We recently celebrated Easter. Here’s a reflection from Mark 16. While this story is extraordinary, it contains common storylines for those who encounter God.
Common Storyline #1: The unexpected happens
Mary, the other Mary, and Salome are walking to the tomb to anoint Jesus’s body. They ask the question, “Who will roll the stone away from the entrance of the tomb?” The question sets up the drama. They are not expecting a miracle. They are not anticipating a resurrection.
They know the stone is large. They know the stone is heavy. They think they are going to have to move the stone in their own strength. You’ve never asked a question about rolling away a stone from the entrance of a tomb but I’m sure you’ve asked plenty of questions about the stones life puts in your path:
How am I going to raise my children?
How am I going to make it financially?
How am I going break the grip of addiction, pain, anger, worry, sin?
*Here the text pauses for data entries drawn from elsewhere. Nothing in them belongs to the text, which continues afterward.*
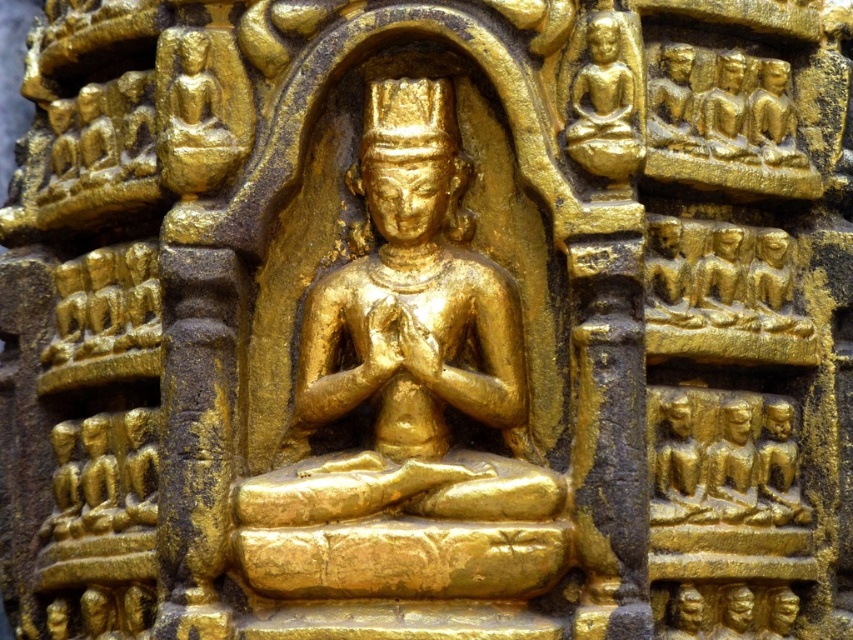 You are looking at the golden relief sculpture. There are two points marked on it, point (219,104) and point (601,92). Which point is closer to your eyes?

Point (219,104) is further to the camera than point (601,92), so the point closer to your eyes is point (601,92).

Based on the scene description, which gold polished statue is taller? The gold polished statue at center or the gold polished statue at upper right?

The gold polished statue at center is taller than the gold polished statue at upper right according to the description. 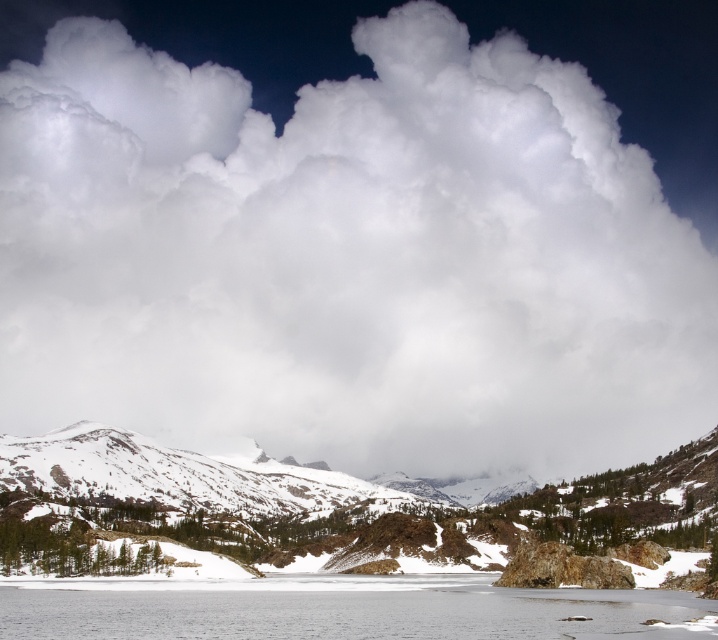 You are a photographer planning to capture the snowy granite mountain at lower left and the clear ice water at lower center in a single frame. Given that your camera can only accommodate one of the two in full view, which object should you prioritize to ensure it fits entirely within the frame?

The snowy granite mountain at lower left should be prioritized because its width surpasses that of the clear ice water at lower center, meaning it requires more space to be fully captured.

In the scene shown: You are a hiker planning to cross the clear ice water at lower center to reach the snowy granite mountain at lower left. Considering their sizes, which one do you think is bigger?

The snowy granite mountain at lower left has a larger size compared to clear ice water at lower center, so the snowy granite mountain at lower left is bigger.

You are standing at the center of the image and want to reach the snowy granite mountain at lower left. Which direction should you move in to get there?

To reach the snowy granite mountain at lower left, you should move towards the lower left direction from your current position at the center of the image. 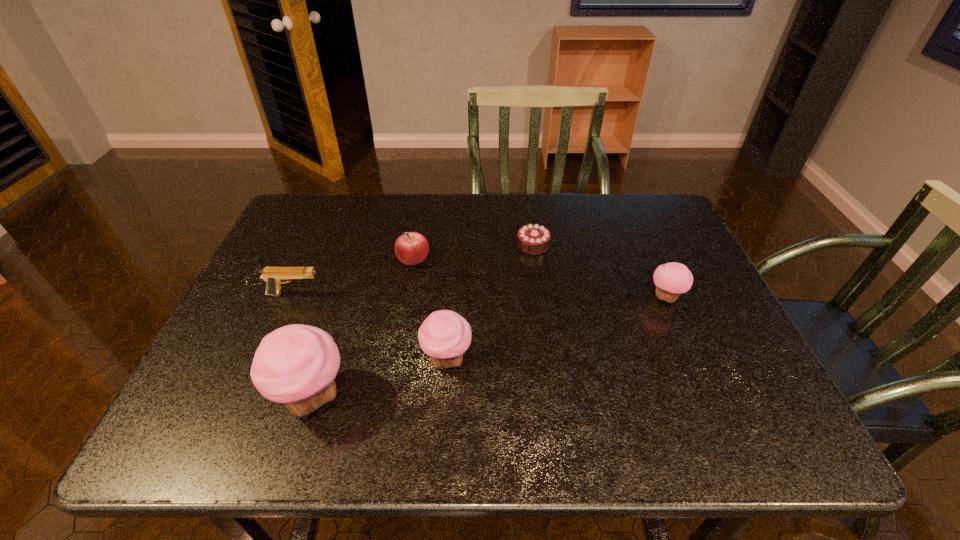 Locate an element on the screen. vacant area situated on the back of the tallest object is located at coordinates (340, 307).

Locate an element on the screen. The height and width of the screenshot is (540, 960). vacant space located on the back of the fourth object from left to right is located at coordinates (454, 252).

Identify the location of vacant space located on the back of the farthest cupcake. (627, 208).

I want to click on vacant space situated on the front of the apple, so click(x=404, y=314).

At what (x,y) coordinates should I click in order to perform the action: click on vacant space situated 0.130m at the barrel of the pistol. Please return your answer as a coordinate pair (x, y). The width and height of the screenshot is (960, 540). Looking at the image, I should click on (373, 294).

Locate an element on the screen. Image resolution: width=960 pixels, height=540 pixels. vacant space positioned 0.300m on the front of the chocolate cake is located at coordinates (546, 341).

Identify the location of object positioned at the far edge. The width and height of the screenshot is (960, 540). (533, 239).

This screenshot has width=960, height=540. Identify the location of object situated at the left edge. (273, 276).

Locate an element on the screen. object at the right edge is located at coordinates (671, 279).

The width and height of the screenshot is (960, 540). In the image, there is a desktop. In order to click on vacant space at the far edge in this screenshot , I will do click(x=492, y=202). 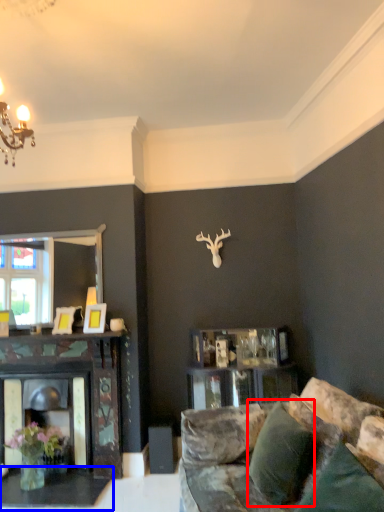 Question: Among these objects, which one is farthest to the camera, pillow (highlighted by a red box) or table (highlighted by a blue box)?

Choices:
 (A) pillow
 (B) table

Answer: (B) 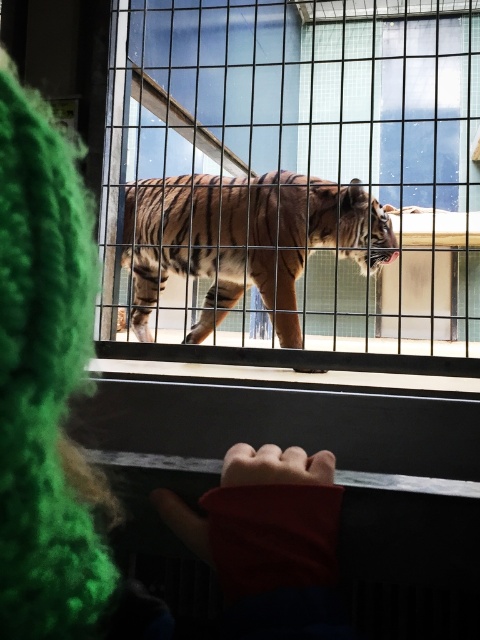 Can you confirm if clear glass window at center is positioned to the left of green fuzzy sweater at upper left?

→ Incorrect, clear glass window at center is not on the left side of green fuzzy sweater at upper left.

Is clear glass window at center above green fuzzy sweater at upper left?

Yes.

This screenshot has width=480, height=640. What do you see at coordinates (295, 180) in the screenshot?
I see `clear glass window at center` at bounding box center [295, 180].

Where is `clear glass window at center`? This screenshot has width=480, height=640. clear glass window at center is located at coordinates (x=295, y=180).

In the scene shown: Is green fuzzy sweater at upper left below striped fur tiger at center?

Correct, green fuzzy sweater at upper left is located below striped fur tiger at center.

Does green fuzzy sweater at upper left come in front of striped fur tiger at center?

Yes, it is in front of striped fur tiger at center.

Between point (248, 589) and point (312, 198), which one is positioned in front?

Point (248, 589) is in front.

Identify the location of green fuzzy sweater at upper left. The image size is (480, 640). (43, 356).

Does clear glass window at center have a larger size compared to striped fur tiger at center?

Yes.

Is clear glass window at center shorter than striped fur tiger at center?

You know the stone is large. You know the stone is heavy.
Mary, the other Mary, and Salome ask “Who will roll the stone away from the entrance of the tomb?” But then they look up. The stone had been rolled away. What they could not do in their own strength had been done for them by the power of God. They were not expecting a miracle. But they received one.
I’ve been at this long enough to know that when you encounter God, “I did not see that coming” becomes a familiar phrase.
Common Storyline #2: The impossible becomes reality
Mary, the other Mary, and Salome were on the way to the tomb to anoint Jesus body. They expected to find the lifeless body of Jesus but God turned the impossible into a reality.
Three days before Jesus had been beaten, mocked, spat upon, and hung on a cross. After the torture and humiliation Jesus cried out in a loud voice and breathed his last. The preceding chapter of Mark names Mary, the other Mary, and Salome as witnesses to the death of our Lord and Savior. The preceding chapter also tells us that Mary and the other Mary witnessed Jesus’ body pulled from the cross and laid in a tomb.
They arrived the first Easter morning expecting to find a body but found an angelic messenger. The young man in a white robe announced, “He has risen. He is not here.”
You’ve never arrived at a tomb expecting to anoint the body of Jesus but I’m sure you’ve arrived at plenty of situations in which you deemed a positive outcome as impossible:
That could never happen!
Oh, there’s no way!
I just don’t see how!
There’s no way out!
You know the odds are not in your favor. You know the forecast is cloudy.
Yet, “He is risen” is a victory chant proclaiming the dead has come alive, evil has been defeated, the chains of sin have been broken, the impossible has become reality.
I’ve been at this long enough to know that when you encounter God, “I did not see that coming” becomes a familiar phrase.
Common Storyline #3: There is a mission to be accomplished.
Mary, the other Mary, and Salome do not get to sit back and relax after this experience. They are not invited to merely be spectators. Rather, they are expected to be active participants. There is a mission to be accomplished: “Go!” They are commissioned to be preachers of the resurrection. They are now equipped to be proclaimers of Good News. They are now sent to turn the followers of Jesus from mourners to rejoicers (not a word but I like it).
The mission is to tell the world that the crucified One is now alive. The mission is to preach the message of new life.
Common Storyline #4: Obedience or Disobedience
This is the hard part of pastoral ministry. I get a good glimpse at both.
Mary, the other Mary, and Salome end our passages silent and afraid. Yet, we know they don’t remain that way. They eventually shared the message of the resurrection and the message has been changing lives ever since.
What about you? Will you receive the message of the resurrection? Will you be a preacher of new life?